United States District Court, S.D. New York
Dec 1, 1961
200 F. Supp. 534 (S.D.N.Y. 1961)

Opinion

December 1, 1961.

Jacob Rassner, New York City (Theodore H. Friedman, New York City, of counsel), for plaintiff.

Mendes Mount, New York City (Frank A. Bull and Daniel Huttenbrauck, New York City, of counsel), for defendant.


In this action the plaintiff, Lawrence Bernardo, seeks to recover damages from his employer, Bethlehem Steel Company, the defendant, for injuries resulting from an accident which occurred when he was engaged in doing welding work on a floating drydock owned by the defendant.

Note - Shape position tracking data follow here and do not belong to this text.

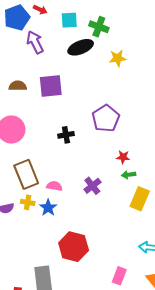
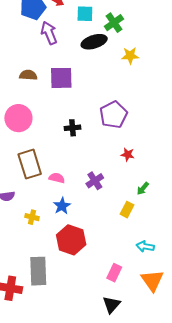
green cross: (99, 27) -> (114, 23), turned 30
green arrow: (129, 175) -> (143, 188), moved, turned -48
yellow rectangle: (140, 199) -> (127, 210), moved, size x0.7
yellow cross: (28, 202) -> (32, 217), moved
blue star: (48, 208) -> (62, 206), moved

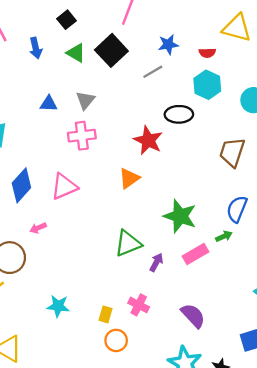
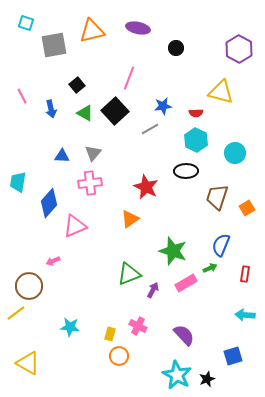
black ellipse: (179, 114) -> (186, 171), moved
blue diamond: (21, 185) -> (49, 203), moved

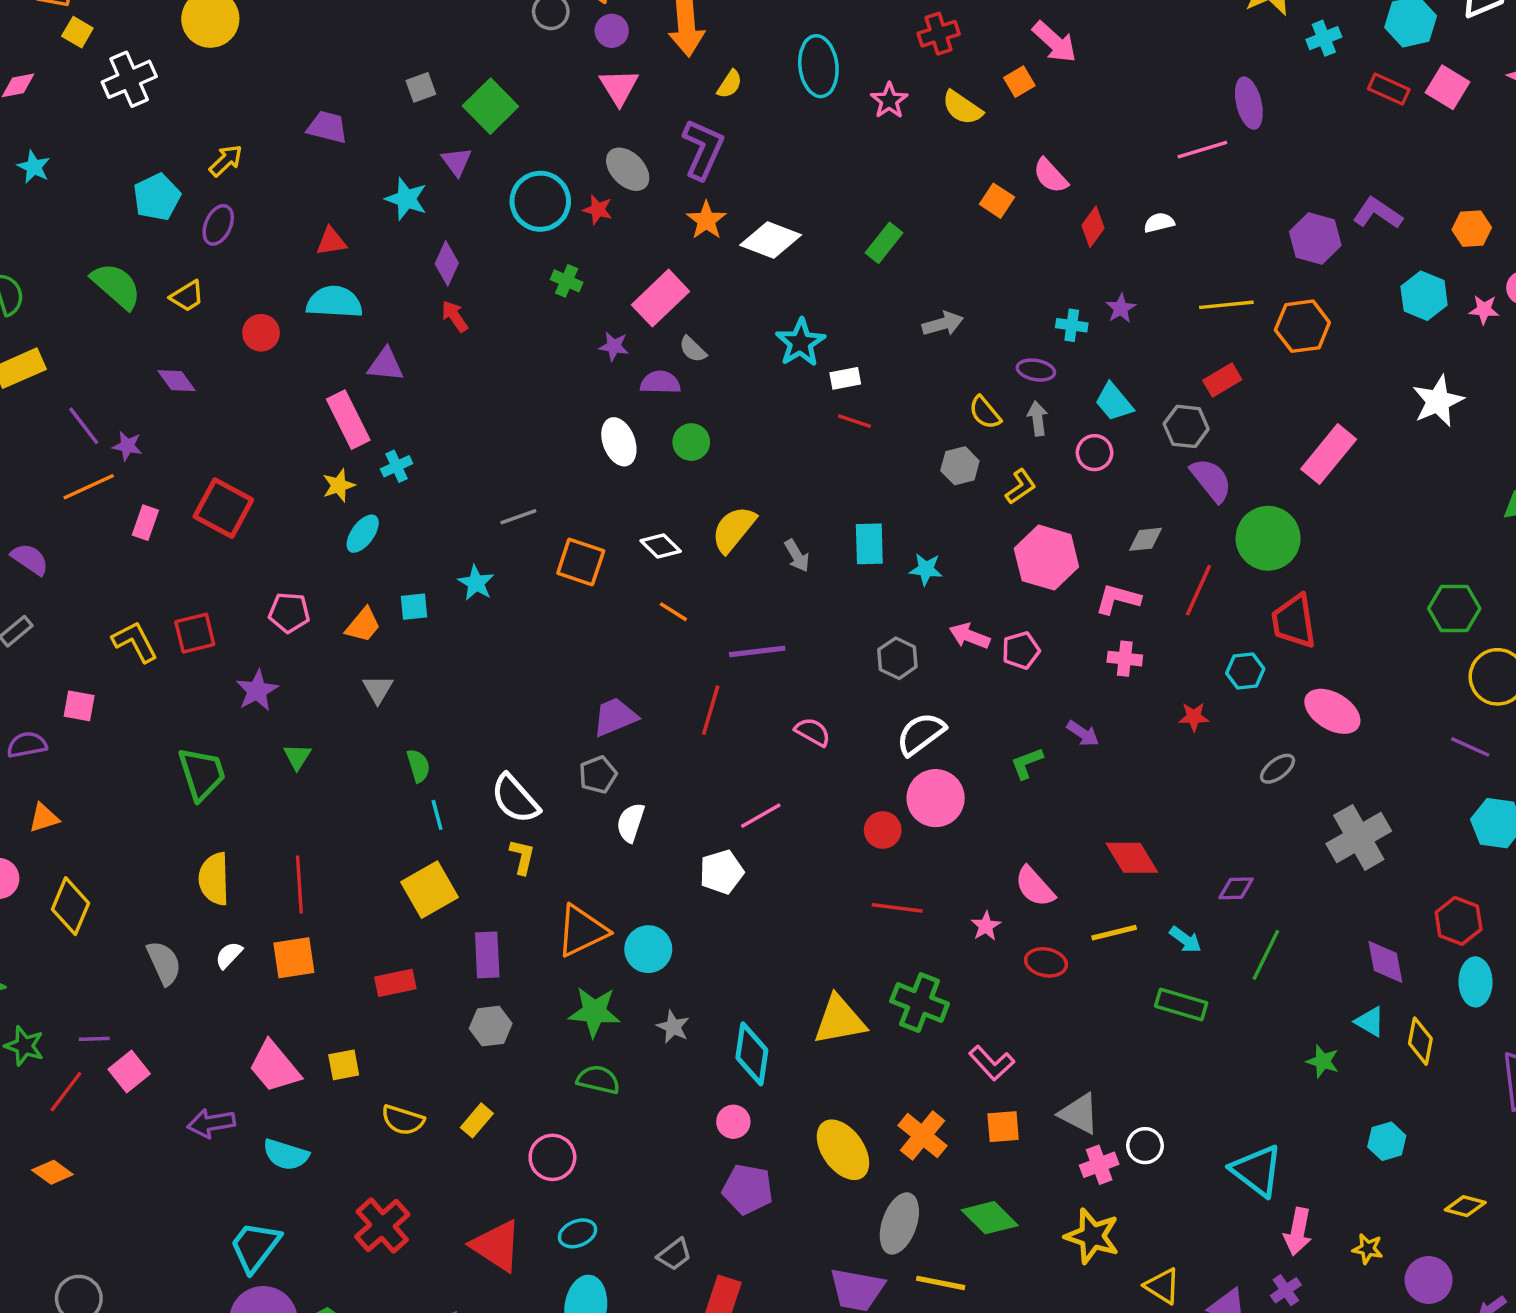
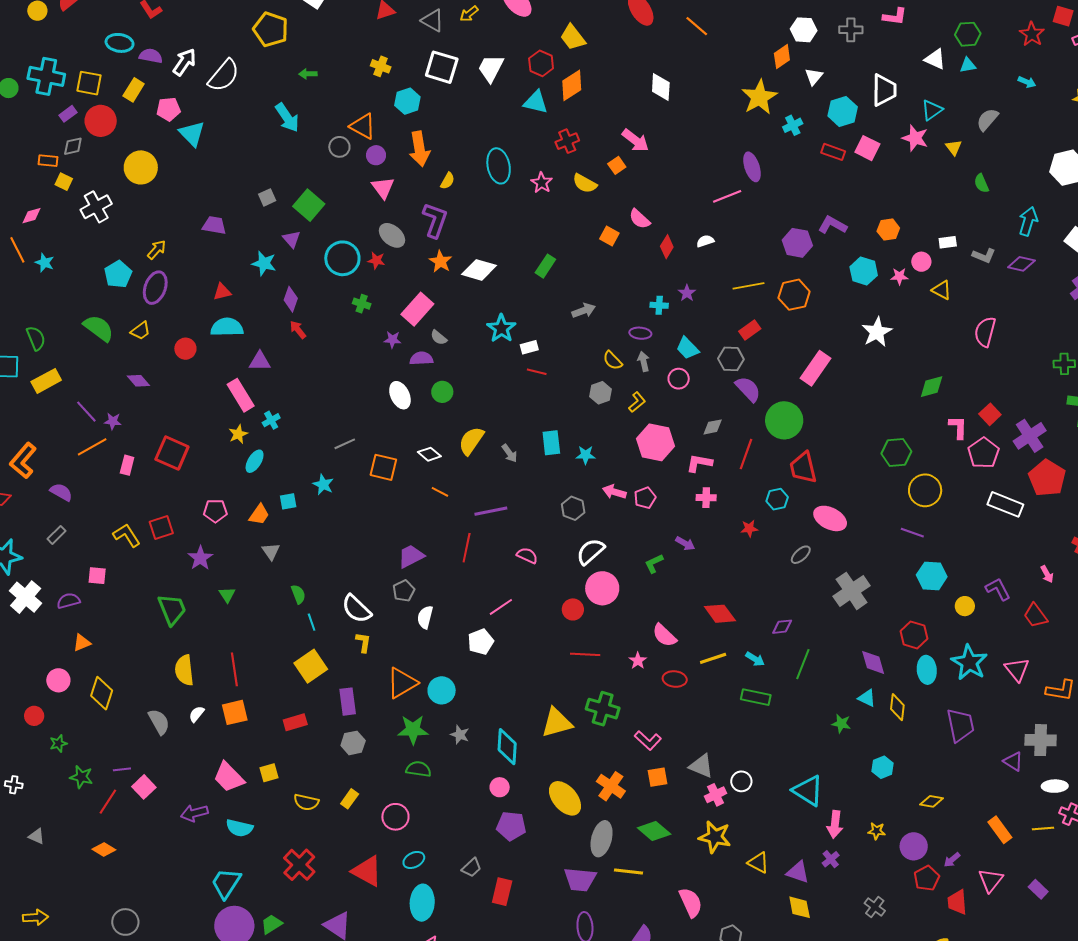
purple ellipse: (218, 225) -> (155, 288), size x1.4

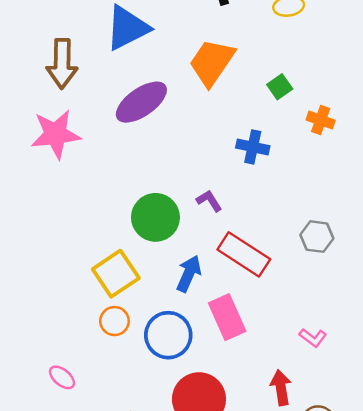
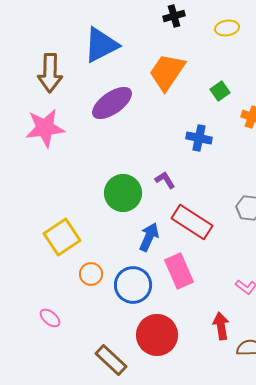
yellow square: (116, 274) -> (62, 237), moved

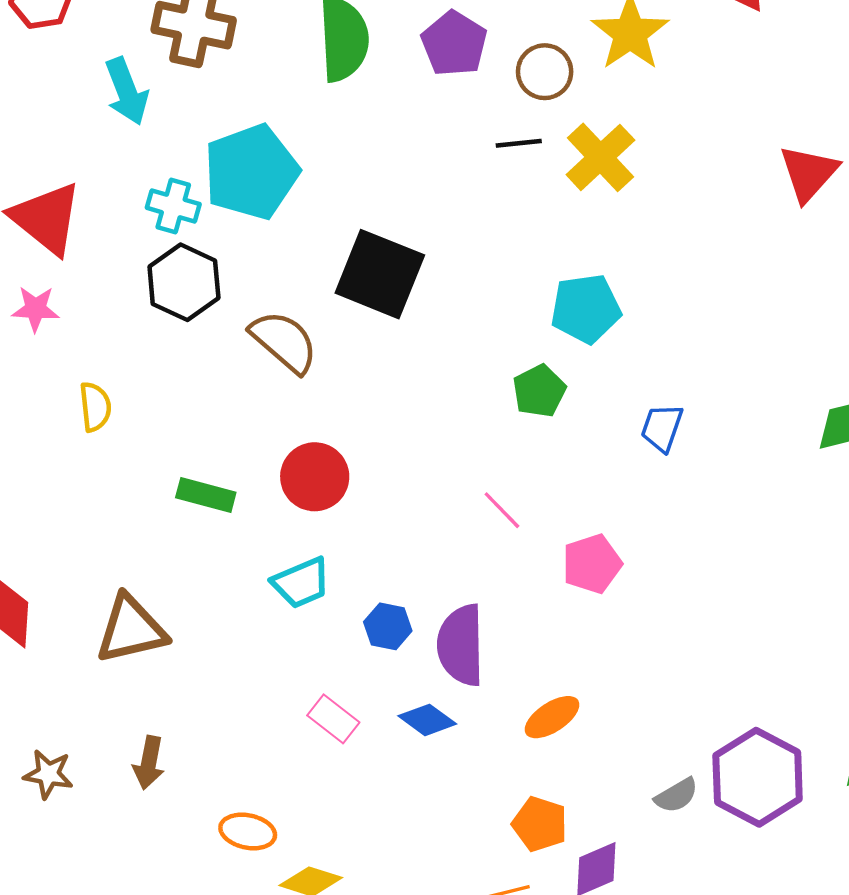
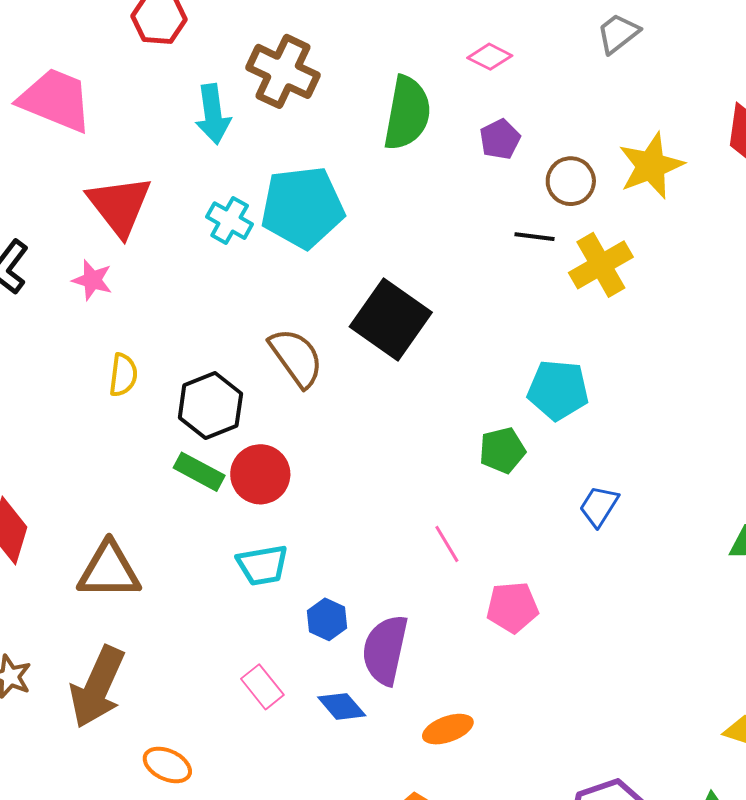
purple pentagon: (454, 44) -> (500, 139), size x0.7
black hexagon: (184, 282) -> (210, 406), moved
red circle: (315, 477) -> (260, 474), moved
brown arrow: (149, 763) -> (97, 687), size x1.8

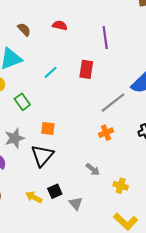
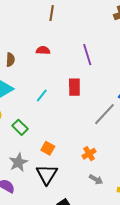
brown semicircle: (24, 29) -> (10, 60), turned 56
orange square: (48, 128) -> (48, 148), turned 32
orange cross: (106, 133) -> (89, 154), moved

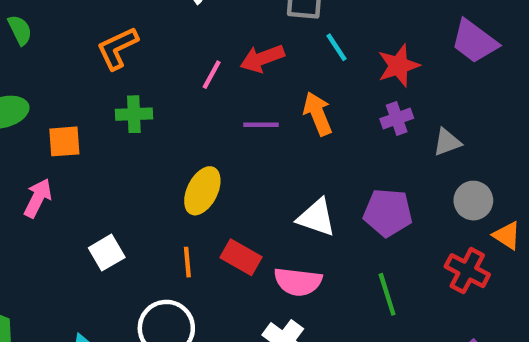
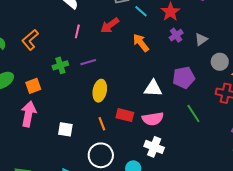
orange L-shape: (117, 48) -> (30, 40), moved
pink line: (212, 75) -> (77, 31), moved
purple line: (261, 125) -> (88, 62), moved
pink arrow: (38, 198) -> (29, 114), size x1.4
white square: (107, 253) -> (65, 129), turned -35

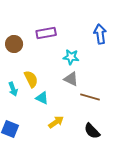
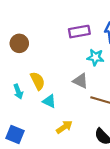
purple rectangle: (46, 33) -> (79, 32), moved
cyan star: (71, 57) -> (95, 57), moved

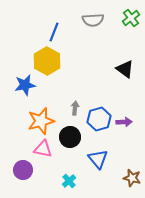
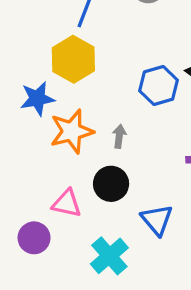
blue hexagon: (99, 119) -> (159, 85), moved
orange star: (41, 121) -> (72, 131), moved
cyan cross: (69, 181) -> (109, 256), size x1.6

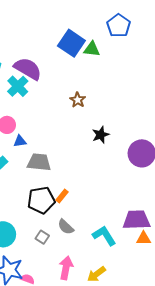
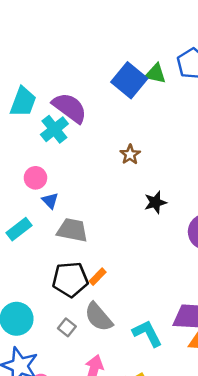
green triangle: (92, 49) -> (156, 74), moved
blue triangle: (20, 141) -> (50, 201), turned 48
gray semicircle: (66, 227) -> (99, 317), size x1.4

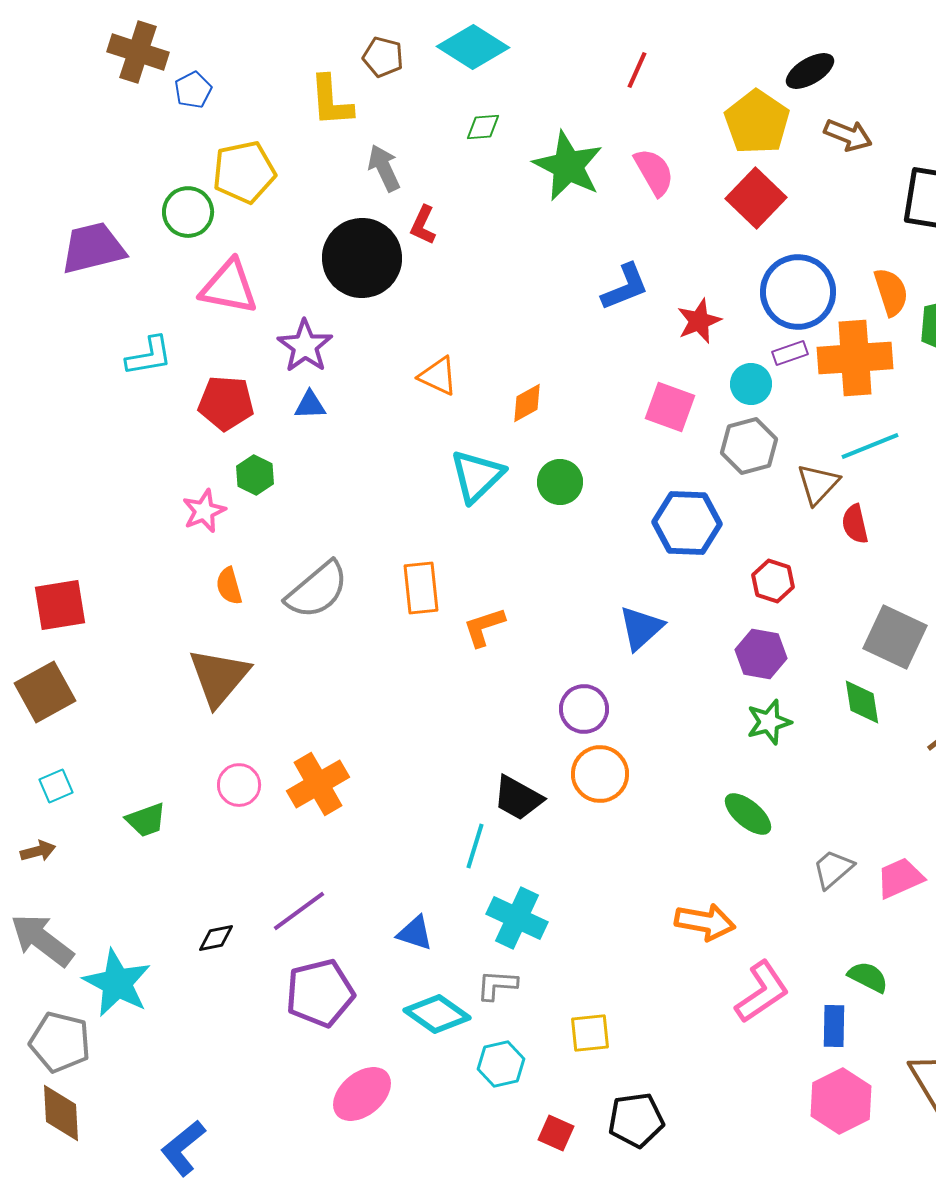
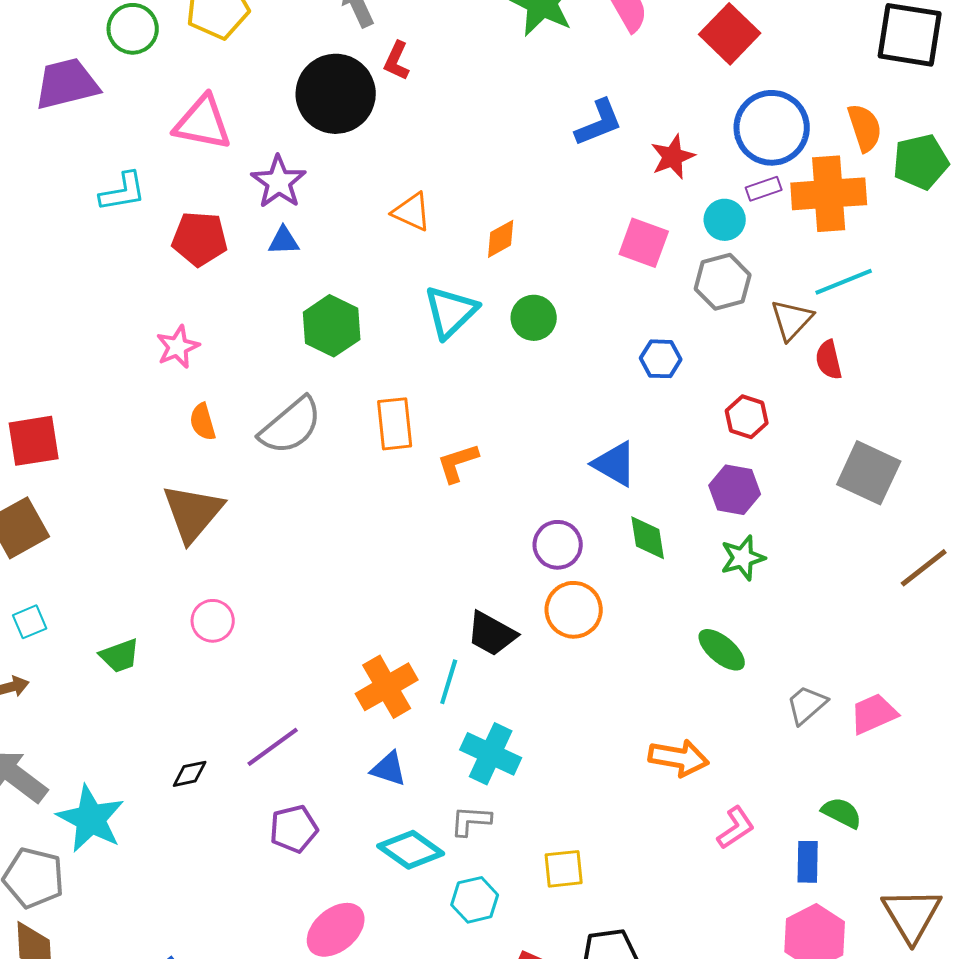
green circle: (188, 212) -> (133, 29), moved
green hexagon: (255, 475) -> (332, 326), moved, size x1.5
blue hexagon: (687, 523) -> (661, 359), size x0.6
blue triangle: (641, 628) -> (615, 464), turned -48
green diamond: (862, 702) -> (648, 538), moved
orange cross: (318, 784) -> (387, 687), moved
pink L-shape: (762, 992) -> (736, 828), size x0.7
purple pentagon: (320, 993) -> (294, 829), size x0.7

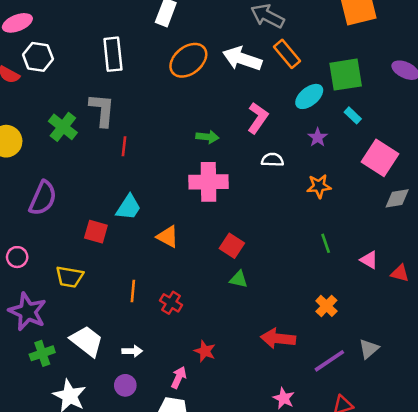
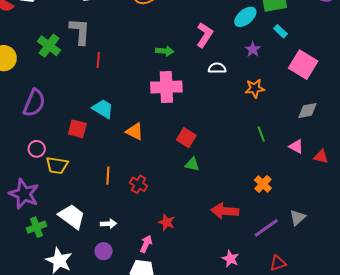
gray diamond: (397, 198) -> (308, 110), moved
cyan trapezoid: (128, 207) -> (103, 109), turned -90
pink circle: (17, 257) -> (37, 149), moved

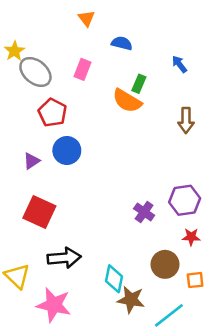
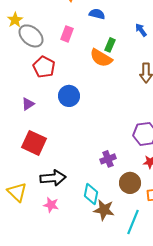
blue circle: (67, 151) -> (69, 96), moved
purple cross: (144, 212) -> (108, 159), moved, turned 35
pink star: (54, 305) -> (51, 205), moved, size x0.6
cyan line: (169, 315) -> (133, 222), turned -30

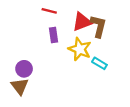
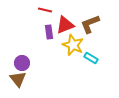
red triangle: (82, 22) -> (65, 25), moved
brown L-shape: (98, 26) -> (90, 24), turned -125

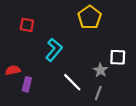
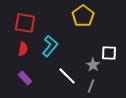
red square: (27, 25) -> (25, 23), size x1.5
red semicircle: (13, 70) -> (23, 49), moved, turned 112
purple rectangle: (27, 84) -> (25, 78), turned -56

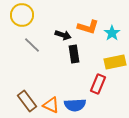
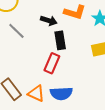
red rectangle: (98, 84) -> (52, 63), moved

The complaint asserts two causes of action. In the first cause of action, plaintiff alleges that defendant has been negligent in not providing a reasonably safe place to work, and that in so doing has violated Section 240 of the New York State Labor Law, McKinney's Consol. Laws, c. 31, its common-law obligations, and its duties as an employer under the general maritime law. Plaintiff demands damages for his injuries and loss of earnings resulting from defendant's alleged misconduct. In the second cause of action plaintiff realleges the averments of the first cause of action and, additionally, claims all benefits due to seamen under the general maritime law including reasonable expenses for maintenance and cure.

In support of these allegations, plaintiff asserted his primary contention that, at the time of the alleged accident, the floating drydock was a vessel, and that he was a member of the crew of the floating drydock, and is therefore entitled to the remedies afforded to him under the Jones Act, 46 U.S.C.A. § 688 and the general maritime law.

Defendant contends that its floating drydock was not a vessel and that plaintiff was not a seaman at the time of the alleged accident. Consequently, defendant maintains that plaintiff's remedies against defendant are limited to the New York Workmen's Compensation Law, § 1 et seq. or the Longshoremen's and Harbor Workers' Compensation Act, 33 U.S.C.A. § 901 et seq.

Earlier in this litigation defendant moved to dismiss the complaint under Rule 12(b)(1) of the Federal Rules of Civil Procedure, 28 U.S.C.A. or, alternatively, for summary judgment pursuant to Rule 56(b) of the Federal Rules of Civil Procedure on the grounds that plaintiff has no cause of action under the Jones Act, supra, or the general maritime law. Defendant's motion was denied in an opinion of this Court (per Bryan, D.J.) reported at 169 F. Supp. 914 (D.C.S.D.N.Y. 1959) on the grounds that the issues of whether defendant's drydock was a "vessel" and whether plaintiff was a "member of a crew" of a vessel, as those terms are defined in connection with the Jones Act and the general maritime law, could not be determined "without a full exploration of all the relevant facts and circumstances." 169 F. Supp. at 917.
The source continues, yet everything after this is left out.